Hugging Face has upgraded the StarCoder generative AI coding assistant introduced last year. The new StarCoder 2 large language models (LLMs) were trained on open-source data and can even run on computers with relatively low power compared to the likes of GitHub Copilot.

StarCoder 2 was built by Hugging Face and ServiceNow Research through their BigCode Project. in three variants of 3 billion, 7 billion, and 15 billion parameters. The largest model, StarCoder2-15B, stands out for being trained on 4 trillion tokens and more than 600 programming languages. All of the models employ better technical functions than the original StarCoder, including Grouped Query Attention and the Fill-in-the-Middle training objective, setting new benchmarks for efficiency and scalability in code generation.

The significance of StarCoder 2 extends beyond its technical prowess, addressing the growing demand for AI-powered code generators that are both effective and ethically designed. Unlike some of its predecessors and contemporaries, StarCoder 2 is released under the BigCode Open RAIL-M 1.0 license, fostering responsible usage while offering more freedom than traditional licenses. This initiative not only promotes ethical practices in AI development but also positions StarCoder2 as a potentially more attractive option for developers seeking to integrate AI into their workflows without the legal complexities associated with copyright restrictions.

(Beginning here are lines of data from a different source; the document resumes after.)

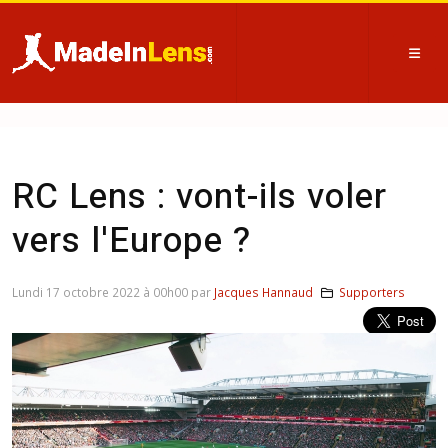
RC Lens : vont-ils voler
vers l'Europe ?
Lundi 17 octobre 2022 à 00h00 par
Jacques Hannaud
Supporters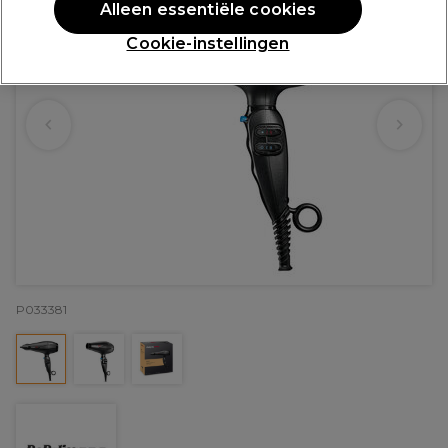
Alleen essentiële cookies
Cookie-instellingen
P033381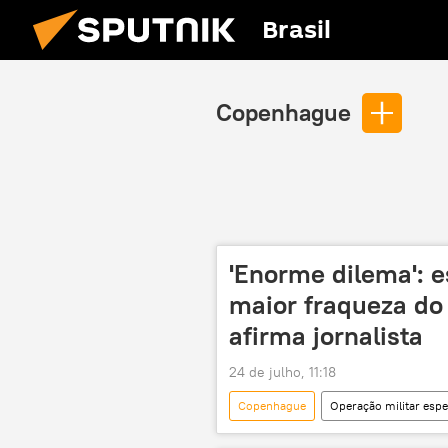
Brasil
Copenhague
'Enorme dilema': e
maior fraqueza do 
afirma jornalista
24 de julho, 11:18
Copenhague
Operação militar espe
Federação da Rússia
Forças 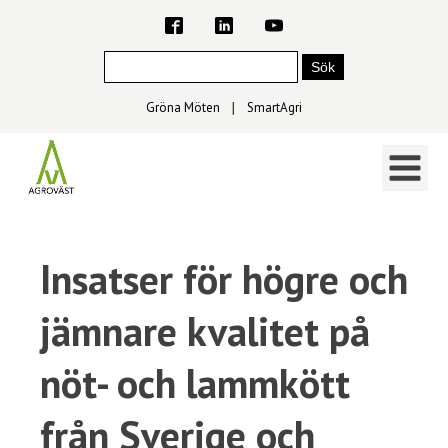
Gröna Möten
∣
SmartAgri
Insatser för högre och
jämnare kvalitet på
nöt- och lammkött
från Sverige och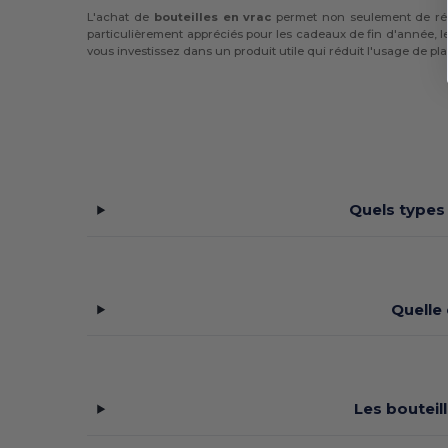
L'achat de
bouteilles en vrac
permet non seulement de rédu
particulièrement appréciés pour les cadeaux de fin d'année, l
vous investissez dans un produit utile qui réduit l'usage de p
Quels types 
Quelle
Les bouteil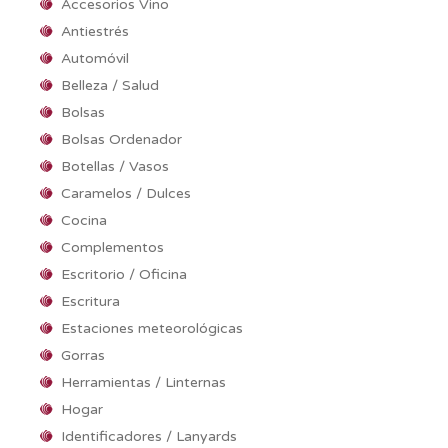
Accesorios Vino
Antiestrés
Automóvil
Belleza / Salud
Bolsas
Bolsas Ordenador
Botellas / Vasos
Caramelos / Dulces
Cocina
Complementos
Escritorio / Oficina
Escritura
Estaciones meteorológicas
Gorras
Herramientas / Linternas
Hogar
Identificadores / Lanyards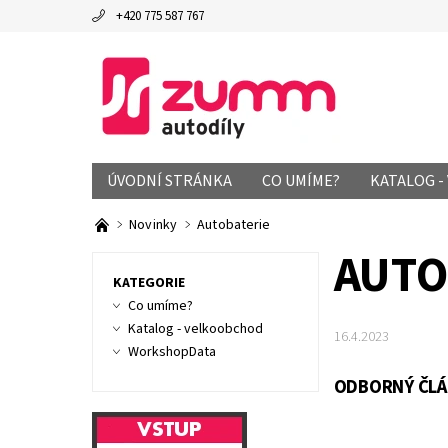
+420 775 587 767
ÚVODNÍ STRÁNKA
CO UMÍME?
KATALOG 
Novinky
Autobaterie
AUTO
KATEGORIE
Co umíme?
Katalog - velkoobchod
16.4.2023
WorkshopData
ODBORNÝ ČLÁN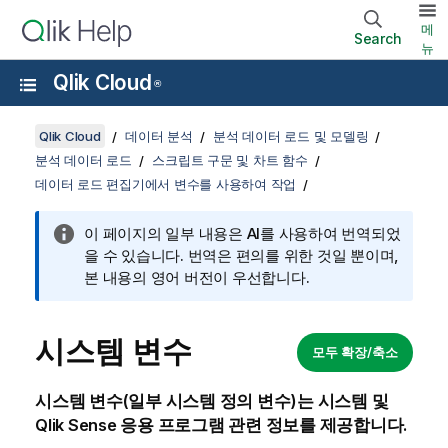
메
Search
뉴
Qlik Cloud
®
Qlik Cloud
데이터 분석
분석 데이터 로드 및 모델링
분석 데이터 로드
스크립트 구문 및 차트 함수
데이터 로드 편집기에서 변수를 사용하여 작업
이 페이지의 일부 내용은 AI를 사용하여 번역되었
을 수 있습니다. 번역은 편의를 위한 것일 뿐이며,
본 내용의 영어 버전이 우선합니다.
시스템 변수
모두 확장/축소
시스템 변수(일부 시스템 정의 변수)는 시스템 및
Qlik Sense
응용 프로그램 관련 정보를 제공합니다.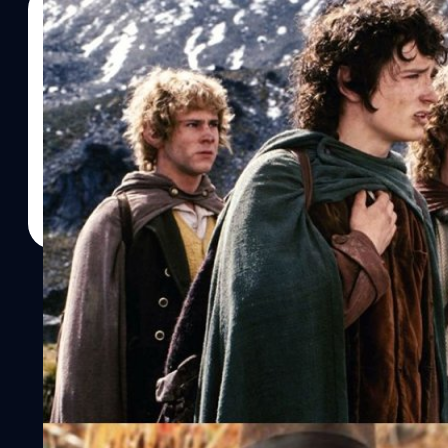
19/10/2022
ประภาส อยู่เย็น
| 1388 days ago
Read More
ปี 2022 นี่เป็นปีแห่งการ Reunion จริง ๆ นะ: 10 โม
ของฮอลลีวูด
ตลอดทั้งปี 2022 นี้เป็นปีที่มีความน่าสนใจร่วมกันอย่างหนึ่งคือ เป็นปีแ
เรียกกันว่า รียูเนียน (Reunion) ของวงการบันเทิงฮอลลีวูดอย่างชนิดที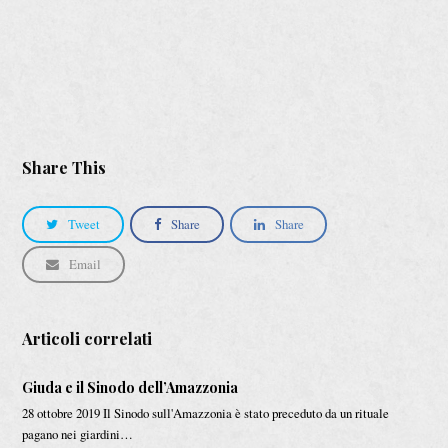
Share This
Tweet
Share
Share
Email
Articoli correlati
Giuda e il Sinodo dell’Amazzonia
28 ottobre 2019 Il Sinodo sull'Amazzonia è stato preceduto da un rituale
pagano nei giardini…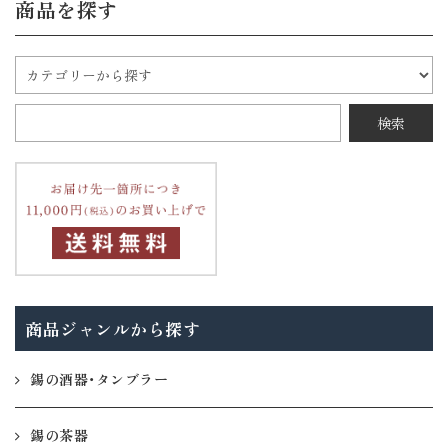
商品を探す
商品ジャンルから探す
錫の酒器・タンブラー
錫の茶器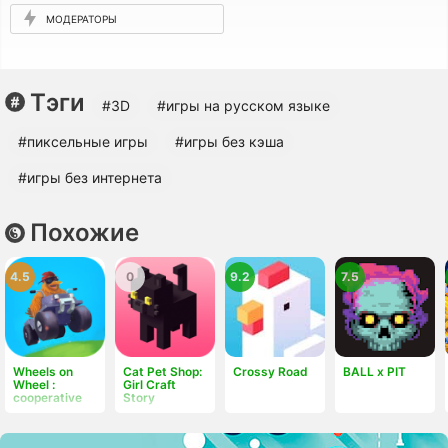
МОДЕРАТОРЫ
Тэги
#3D
#игры на русском языке
#пиксельные игры
#игры без кэша
#игры без интернета
Похожие
4.5
0
9.2
7.5
Wheels on
Cat Pet Shop:
Crossy Road
BALL x PIT
Wheel :
Girl Craft
cooperative
Story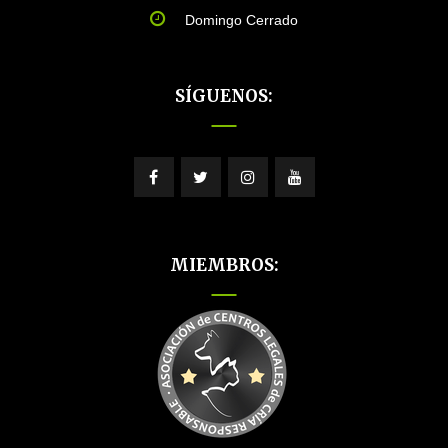
Domingo Cerrado
SÍGUENOS:
MIEMBROS:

Coding AI assistants are a huge draw for both startup investment and tech giant projects. For instance, generative AI coding assistance startup Magic recently raised $117 million, not long after another named Codeium raised $65 million, and Tabnine pulled in $25 million. On the other end of the spectrum, Magic faces not only GitHub Copilot but Hugging Face’s Starcoder, IBM’s watsonx Code Assistant, Meta’s Code Llama, and Amazon’s CodeWhisperer, with more likely to follow.